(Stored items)
- - - - - - -
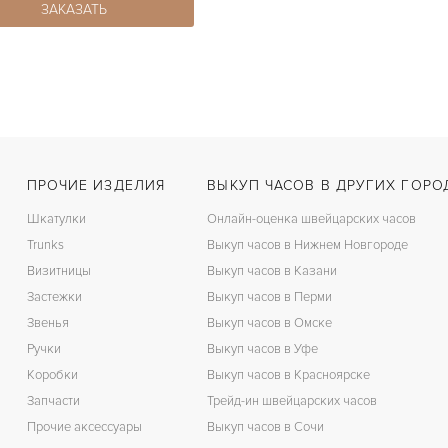
ЗАКАЗАТЬ
ПРОЧИЕ ИЗДЕЛИЯ
ВЫКУП ЧАСОВ В ДРУГИХ ГОРО
Шкатулки
Онлайн-оценка швейцарских часов
Trunks
Выкуп часов в Нижнем Новгороде
Визитницы
Выкуп часов в Казани
Застежки
Выкуп часов в Перми
Звенья
Выкуп часов в Омске
Ручки
Выкуп часов в Уфе
Коробки
Выкуп часов в Красноярске
Запчасти
Трейд-ин швейцарских часов
Прочие аксессуары
Выкуп часов в Сочи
- - - - - - -
Exercise
Go through the records and repeat each one exactly, skipping anything that is a picture.

Expected answer
ЗАКАЗАТЬ
ПРОЧИЕ ИЗДЕЛИЯ
ВЫКУП ЧАСОВ В ДРУГИХ ГОРО
Шкатулки
Онлайн-оценка швейцарских часов
Trunks
Выкуп часов в Нижнем Новгороде
Визитницы
Выкуп часов в Казани
Застежки
Выкуп часов в Перми
Звенья
Выкуп часов в Омске
Ручки
Выкуп часов в Уфе
Коробки
Выкуп часов в Красноярске
Запчасти
Трейд-ин швейцарских часов
Прочие аксессуары
Выкуп часов в Сочи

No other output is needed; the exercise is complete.